All the lines below need to be transcribed exactly. Pictures get left out.
*** EXERCISE DATA Section Begins ***
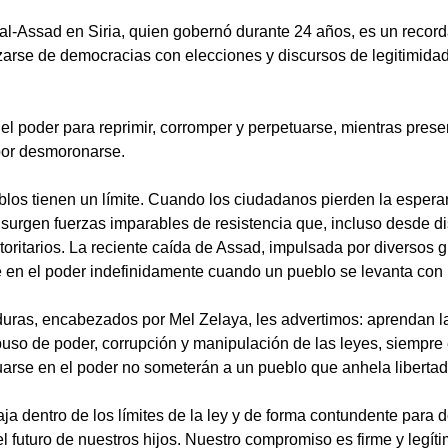
l-Assad en Siria, quien gobernó durante 24 años, es un recorda
azarse de democracias con elecciones y discursos de legitimid
 el poder para reprimir, corromper y perpetuarse, mientras pres
por desmoronarse.
blos tienen un límite. Cuando los ciudadanos pierden la esper
urgen fuerzas imparables de resistencia que, incluso desde dist
ritarios. La reciente caída de Assad, impulsada por diversos 
 en el poder indefinidamente cuando un pueblo se levanta con 
duras, encabezados por Mel Zelaya, les advertimos: aprendan la 
so de poder, corrupción y manipulación de las leyes, siempre e
arse en el poder no someterán a un pueblo que anhela libertad,
ja dentro de los límites de la ley y de forma contundente para 
l futuro de nuestros hijos. Nuestro compromiso es firme y legít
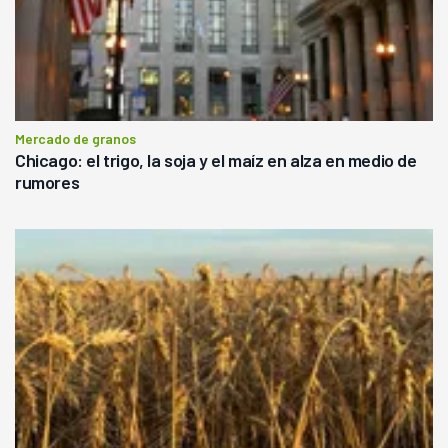
Mercado de granos
Chicago: el trigo, la soja y el maíz en alza en medio de
rumores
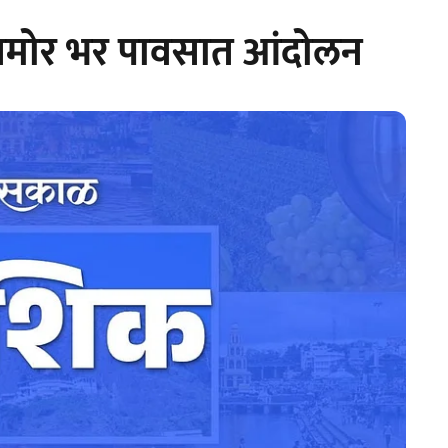
मोर भर पावसात आंदोलन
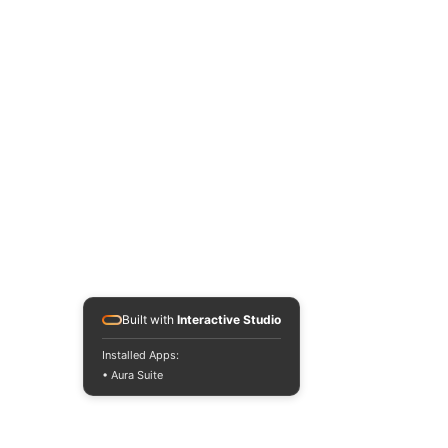
Built with
Interactive Studio
Installed Apps:
• Aura Suite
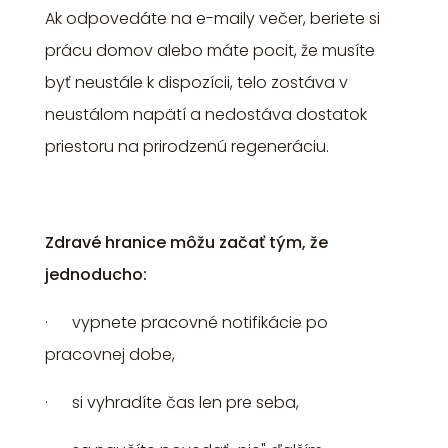
Ak odpovedáte na e-maily večer, beriete si
prácu domov alebo máte pocit, že musíte
byť neustále k dispozícii, telo zostáva v
neustálom napätí a nedostáva dostatok
priestoru na prirodzenú regeneráciu.
Zdravé hranice môžu začať tým, že
jednoducho:
· vypnete pracovné notifikácie po
pracovnej dobe,
· si vyhradíte čas len pre seba,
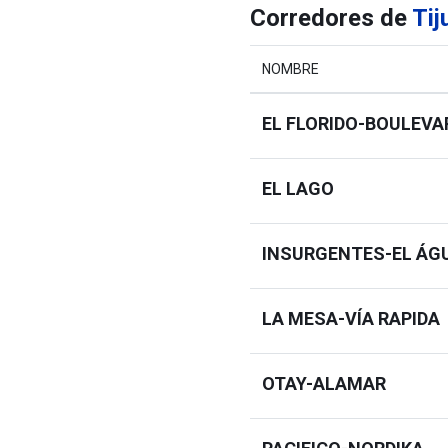
Corredores de
Tij
NOMBRE
EL FLORIDO-BOULEVA
EL LAGO
INSURGENTES-EL ÁG
LA MESA-VÍA RAPIDA
OTAY-ALAMAR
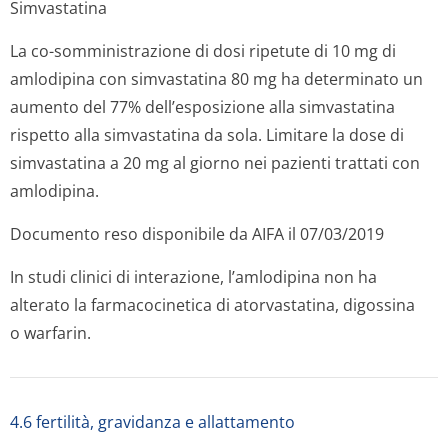
Simvastatina
La co-somministrazione di dosi ripetute di 10 mg di
amlodipina con simvastatina 80 mg ha determinato un
aumento del 77% dell’esposizione alla simvastatina
rispetto alla simvastatina da sola. Limitare la dose di
simvastatina a 20 mg al giorno nei pazienti trattati con
amlodipina.
Documento reso disponibile da AIFA il 07/03/2019
In studi clinici di interazione, l’amlodipina non ha
alterato la farmacocinetica di atorvastatina, digossina
o warfarin.
4.6 fertilità, gravidanza e allattamento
*** EXERCISE DATA Section Ends ***
» **RESULT FOR THIS TASK**:
l-Assad en Siria, quien gobernó durante 24 años, es un recorda
azarse de democracias con elecciones y discursos de legitimid
 el poder para reprimir, corromper y perpetuarse, mientras pres
por desmoronarse.
blos tienen un límite. Cuando los ciudadanos pierden la esper
urgen fuerzas imparables de resistencia que, incluso desde dist
ritarios. La reciente caída de Assad, impulsada por diversos 
 en el poder indefinidamente cuando un pueblo se levanta con 
duras, encabezados por Mel Zelaya, les advertimos: aprendan la 
so de poder, corrupción y manipulación de las leyes, siempre e
arse en el poder no someterán a un pueblo que anhela libertad,
ja dentro de los límites de la ley y de forma contundente para 
l futuro de nuestros hijos. Nuestro compromiso es firme y legít
Mercado de granos
Chicago: el trigo, la soja y el maíz en alza en medio de
rumores
मोर भर पावसात आंदोलन
Built with
Interactive Studio
Installed Apps:
• Aura Suite
Ak odpovedáte na e-maily večer, beriete si
prácu domov alebo máte pocit, že musíte
byť neustále k dispozícii, telo zostáva v
neustálom napätí a nedostáva dostatok
priestoru na prirodzenú regeneráciu.
Zdravé hranice môžu začať tým, že
jednoducho:
· vypnete pracovné notifikácie po
pracovnej dobe,
· si vyhradíte čas len pre seba,
Corredores de
Tij
NOMBRE
EL FLORIDO-BOULEVA
EL LAGO
INSURGENTES-EL ÁG
LA MESA-VÍA RAPIDA
OTAY-ALAMAR
Simvastatina
La co-somministrazione di dosi ripetute di 10 mg di
amlodipina con simvastatina 80 mg ha determinato un
aumento del 77% dell’esposizione alla simvastatina
rispetto alla simvastatina da sola. Limitare la dose di
simvastatina a 20 mg al giorno nei pazienti trattati con
amlodipina.
Documento reso disponibile da AIFA il 07/03/2019
In studi clinici di interazione, l’amlodipina non ha
alterato la farmacocinetica di atorvastatina, digossina
o warfarin.
4.6 fertilità, gravidanza e allattamento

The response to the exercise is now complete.